Both sides continue to exchange correspondence, and JibJab hopes this dispute can be resolved without further litigation. For the reasons discussed in our July 28 letter (PDF) to Ludlow, we continue to believe that 'This Land' is a fair use, especially in light of the fact that Woody himself borrowed the melody from an earlier song."
I can't say more than that about the JibJab case, but here are a few apropos links for those of you following the ongoing conversation about parody v. satire, fair use, free speech, and democracy:
- Copyrighting the President: "Many are concerned about the ever-expanding reach of copyright law. More are concerned about the ever-increasing concentration of the media. Greenwald's dilemma highlights how the two trends are linked: As media becomes more concentrated, competition to curry favor with politicians only increases. This intensifies during an election cycle. Networks able to signal that they will be 'friendly' - for example, by ensuring that embarrassing moments from interviews won't be made available to others - are more likely to attract candidates for interviews and so on, than networks that don't. Concentration tied to copyright thus gives networks both the motive and the means to protect favored guests" [Lawrence Lessig @ Wired Magazine].

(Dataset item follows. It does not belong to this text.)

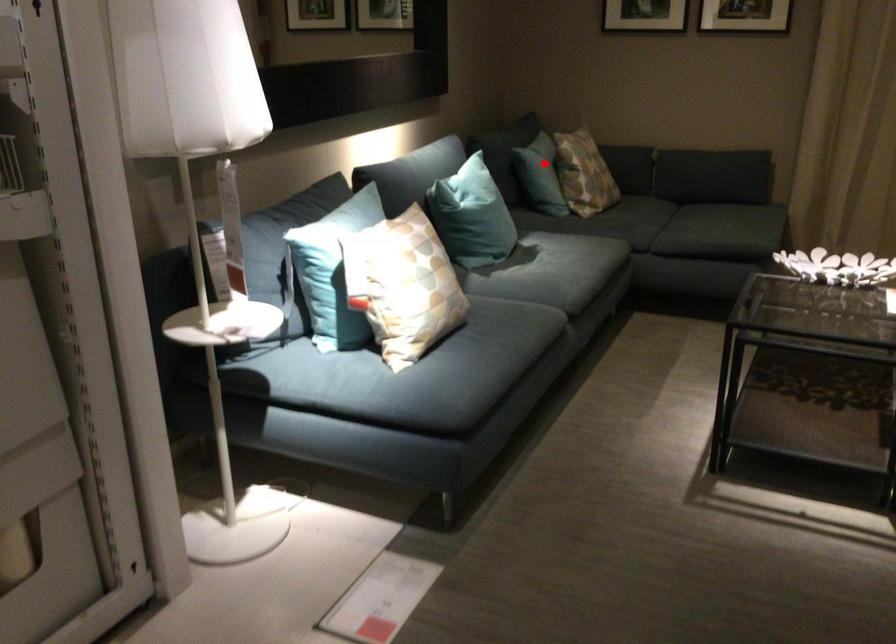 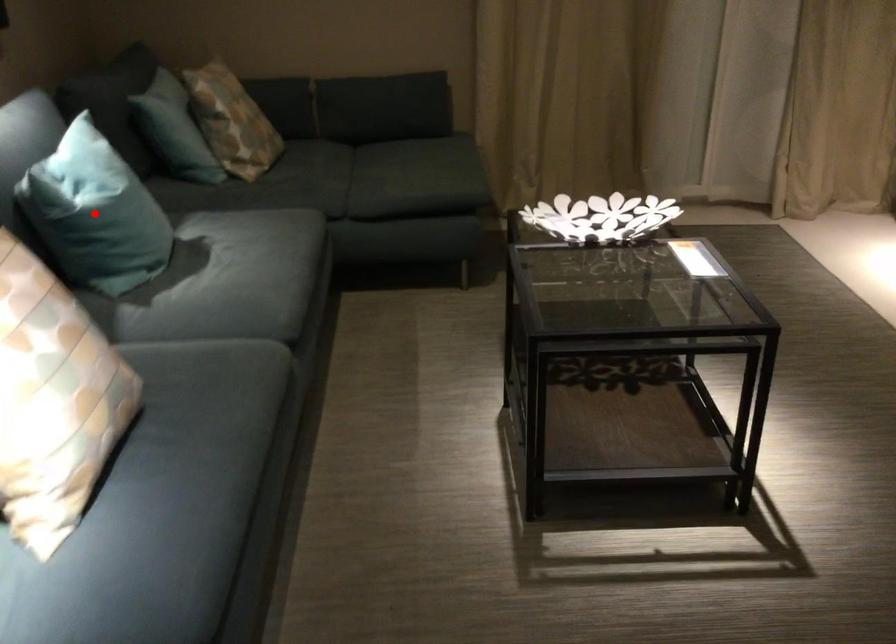 I am providing you with two images of the same scene from different viewpoints. A red point is marked on the first image and another point is marked on the second image. Do the highlighted points in image1 and image2 indicate the same real-world spot?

- Some Troubling Implications about the Jibjab Case: "The social environment right now is politically riven; we are in the midst of the Democratic National Convention and at the heels of the Republic National Convention, with only a few months left before the election. Each side is tossing claims back and forth, promising to be the party that unites the nation. If the EFF successfully argues that Guthrie's song is about national unity, then Jibjab's release in the context of the surrounding sociopolitical climate can most definitely be argued as a parodic gesture. It just makes sense.
By the same argument, though, Ludlow Music could propel the idea that the animation is a satire on the political campaign. How, then, can a proper decision be reached in the case?" [Free Culture].
- This Land Is Not the Land We Thought It Was: "Guthrie was a radical in many ways. 'Mean Talking Blues,' a Guthrie song, is unabashedly pro-union, going so far as to portray the capitalist businessman in the persona of the Devil incarnate. We all sang as school kids this apparently very patriotic song extolling the virtues of 'This Land.' But when the mysteriously missing three stanzas are added, it becomes clear that 'This Land' is itself a parody, a takeoff on the happy-go-lucky optimism of a man who sees only good in his country while he overlooks glaring problems and inequalities.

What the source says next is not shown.